Objective C beginer question

Discussion in 'iOS Programming' started by larswik, Jun 23, 2010.

  1. larswik macrumors 68000

    Sep 8, 2006
    Have limited Python programming experience and started learning Objective C and have a couple questions before I move on in the book 'Prog. in Obj-C'.

    I understand purpose of Objects and instances of Objects. I need help with part of this.
    @interface Fraction: NSObject
    	int numerator;
    	int denominator;
    -(void) print;
    -(void) setNumerator: (int) n;
    -(void) setDenominator: (int) d;
    The first line creates the Object named Fraction - I get that.
    The Object has 2 variables of type integer - I get that.
    I read and understand the next part with the -(void) setNumerator: (int) n; and how all that works, but what I don't get is why that code is in the Object? These come up again in the next part of the code called '@implementation Fraction'. Are these 3 -(VOID) lines kind of like doorways to pass the information to and from instance Objects?

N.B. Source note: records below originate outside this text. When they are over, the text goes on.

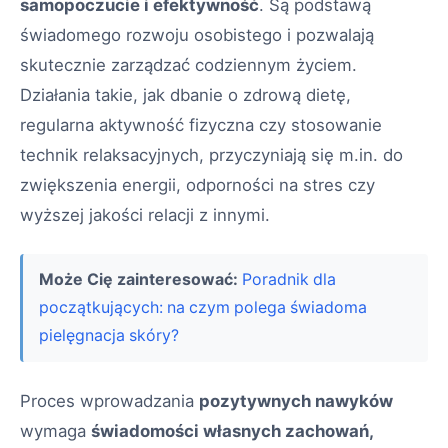
samopoczucie i efektywność
. Są podstawą
świadomego rozwoju osobistego i pozwalają
skutecznie zarządzać codziennym życiem.
Działania takie, jak dbanie o zdrową dietę,
regularna aktywność fizyczna czy stosowanie
technik relaksacyjnych, przyczyniają się m.in. do
zwiększenia energii, odporności na stres czy
wyższej jakości relacji z innymi.
Może Cię zainteresować:
Poradnik dla
początkujących: na czym polega świadoma
pielęgnacja skóry?
Proces wprowadzania
pozytywnych nawyków
wymaga
świadomości własnych zachowań,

    I hope I was not to confusing in trying to explain this.

  2. dejo Moderator


    Staff Member

    Sep 2, 2004
    The Centennial State
    Actually that line defines a class named Fraction; it doesn't create an object (or instance) of that class.
  3. larswik thread starter macrumors 68000

    Sep 8, 2006
    Sorry that is what I meant. It defines not creates. The 'init' and 'alloc' reserves the memory and creates the instance if I read correctly.

  4. dejo Moderator


    Staff Member

    Sep 2, 2004
    The Centennial State
    Have you read "The @interface Section" yet? Also, you may want to go back and re-read the "Instances and Methods" section from earlier in the chapter.
  5. Trickerie macrumors newbie

    Jun 23, 2010
    I guess the easiest way to explain it, is saying:

    Class Fraction is defined.

    Each object of class Fraction has 2 int variables, and 3 void methods.
  6. dejo Moderator


    Staff Member

    Sep 2, 2004
    The Centennial State
    I would phrase it: 2 instance variables of type int and 3 instance methods with void return types.
  7. larswik thread starter macrumors 68000

    Sep 8, 2006
    I did read the @interface Section starting page 33 and that is where I started to get lost. The first couple tutorial before this section I understood with no problem. There was a lot to take in starting at the @interface section for a few pages.

    I think I get the 3 Voids now from your last reply. They are the instance methods for the class Fraction that I am defining. Exmpl "Fill the car, Wash the car, drive the car." I missed the part that the VOIDS are the instance methods and they need to be there.

    Let me make sure I understand with a couple questions.
    1. If I define a Class with NO instance methods it won't work because it can't transfer values to it to be stored in the variables.

    2. In order for the int numerator; variable in the Class that I am defining to store a value I have to have the -(void) setNumerator: (int) n; which will pass the argument to the int numerator;..... If the -(void) setNumerator: (int) n;
    did not exist as the instance method then I could not pass a value to the class that I am defining.

    Am I correct in understanding that?

    Thanks again. I want to wrap my head around this section before reading on in the book.
  8. PhoneyDeveloper macrumors 68040


    Sep 2, 2008
    Just to be pedantic the @interface block DECLARES a class. The DEFINITION is the source code for that class, which goes in the @implementation block.

    Two of the methods in this class declaration are setters. They serve to set properties of the instances of this class.

    Your comments about "won't work" and "could not" are strictly speaking not correct. I'm not sure if the exceptions to your statements are too important for a beginner to understand. These setters are meant to set ivars.

    However not all setters need to set an ivar. Imagine a class that represents a database. It could have setters where the values go into the database, not into ivars. Imagine a class that stores all its values in a container object, like a dictionary or an array. Its setters could modify the container but not directly save to an ivar. There are also other ways to set ivars than directly through setters.

    Suffice it to say that these particular setters serve the purpose of setting these ivars. This is certainly a common way of doing things.
  9. smb macrumors newbie

    Jul 10, 2009

    You might want to check out the forum for this book. Steve Kochan usually posts answers to questions there about the book: http://classroomm.com/objective-c/
  10. larswik thread starter macrumors 68000

    Sep 8, 2006
    Thanks for the link and additional info. I reread the section last night again and I'm starting to get the 3 different sections.

  11. NickFalk macrumors 6502


    Jun 9, 2004
    Don't know if you've got it sorted out yet, so just in case:
    -(void) print; - Defines a method that's called print. (void) simply tells the compiler that the method will not return any variable or object, as opposed to for instance: -(int) print; which would be expected to return an integer.